I agree with @david-christ 's assessment that it's possible that somehow S3 is getting an error and retrying a prior chunk, but I'm at a loss as to how to fix it.

TopherGopher avatar Aug 16 '23 18:08 TopherGopher

I agree with @david-christ 's assessment that it's possible that somehow S3 is getting an error and retrying a prior chunk, but I'm at a loss as to how to fix it.

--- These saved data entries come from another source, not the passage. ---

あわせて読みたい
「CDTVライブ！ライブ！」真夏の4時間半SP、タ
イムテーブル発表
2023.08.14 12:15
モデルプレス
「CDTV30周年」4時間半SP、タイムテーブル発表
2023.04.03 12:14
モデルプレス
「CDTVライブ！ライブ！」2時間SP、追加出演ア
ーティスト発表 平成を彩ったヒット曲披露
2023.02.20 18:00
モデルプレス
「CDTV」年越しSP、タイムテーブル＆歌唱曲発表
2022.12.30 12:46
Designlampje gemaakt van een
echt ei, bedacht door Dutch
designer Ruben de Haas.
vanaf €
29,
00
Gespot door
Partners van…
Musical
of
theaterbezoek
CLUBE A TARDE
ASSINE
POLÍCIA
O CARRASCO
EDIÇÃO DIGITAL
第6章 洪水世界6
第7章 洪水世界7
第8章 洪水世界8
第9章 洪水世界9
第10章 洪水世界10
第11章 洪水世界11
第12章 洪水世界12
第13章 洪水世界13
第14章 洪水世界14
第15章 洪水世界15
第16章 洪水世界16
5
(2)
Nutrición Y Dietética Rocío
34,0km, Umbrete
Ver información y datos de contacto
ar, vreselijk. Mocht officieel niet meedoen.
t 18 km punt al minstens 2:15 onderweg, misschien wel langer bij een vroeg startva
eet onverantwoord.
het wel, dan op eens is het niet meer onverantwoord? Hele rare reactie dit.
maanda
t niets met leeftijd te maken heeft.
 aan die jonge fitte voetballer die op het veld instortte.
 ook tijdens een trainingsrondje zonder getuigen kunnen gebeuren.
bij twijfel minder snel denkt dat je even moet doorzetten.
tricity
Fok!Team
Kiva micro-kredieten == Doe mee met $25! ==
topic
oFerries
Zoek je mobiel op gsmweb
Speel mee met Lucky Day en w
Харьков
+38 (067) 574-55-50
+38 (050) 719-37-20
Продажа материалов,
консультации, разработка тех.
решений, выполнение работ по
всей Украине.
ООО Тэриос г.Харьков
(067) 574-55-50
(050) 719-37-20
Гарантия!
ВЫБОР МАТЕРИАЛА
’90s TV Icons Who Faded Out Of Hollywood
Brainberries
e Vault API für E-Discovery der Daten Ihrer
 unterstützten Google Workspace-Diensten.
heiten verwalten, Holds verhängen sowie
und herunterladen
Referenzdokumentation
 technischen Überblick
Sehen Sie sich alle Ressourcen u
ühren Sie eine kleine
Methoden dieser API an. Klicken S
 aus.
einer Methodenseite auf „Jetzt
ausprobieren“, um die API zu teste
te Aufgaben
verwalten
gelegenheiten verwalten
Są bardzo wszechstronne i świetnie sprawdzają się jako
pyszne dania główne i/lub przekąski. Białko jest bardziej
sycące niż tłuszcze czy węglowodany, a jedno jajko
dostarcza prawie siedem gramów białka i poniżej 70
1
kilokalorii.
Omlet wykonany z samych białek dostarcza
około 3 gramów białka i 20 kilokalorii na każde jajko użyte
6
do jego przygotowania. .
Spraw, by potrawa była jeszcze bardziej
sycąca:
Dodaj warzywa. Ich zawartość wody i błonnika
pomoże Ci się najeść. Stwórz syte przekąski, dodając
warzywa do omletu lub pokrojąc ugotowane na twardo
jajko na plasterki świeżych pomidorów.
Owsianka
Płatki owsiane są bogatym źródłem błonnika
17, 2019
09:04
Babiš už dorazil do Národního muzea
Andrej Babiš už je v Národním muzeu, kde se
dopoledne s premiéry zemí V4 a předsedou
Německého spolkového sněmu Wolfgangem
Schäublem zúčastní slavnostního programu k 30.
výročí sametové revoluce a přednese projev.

You could try setting the retries in the SDK to 0 and see if that "fixes it", as in: the SDK will no longer retry and give you the out of order issue, but instead you'll get an error and have to retry yourself.

Cheers!

alexaandru avatar Aug 17 '23 06:08 alexaandru

Should become OBE when we address #2247, since exposing the autoparallelized object output through io.Reader will guarantee the object content is pulled from the wire in order.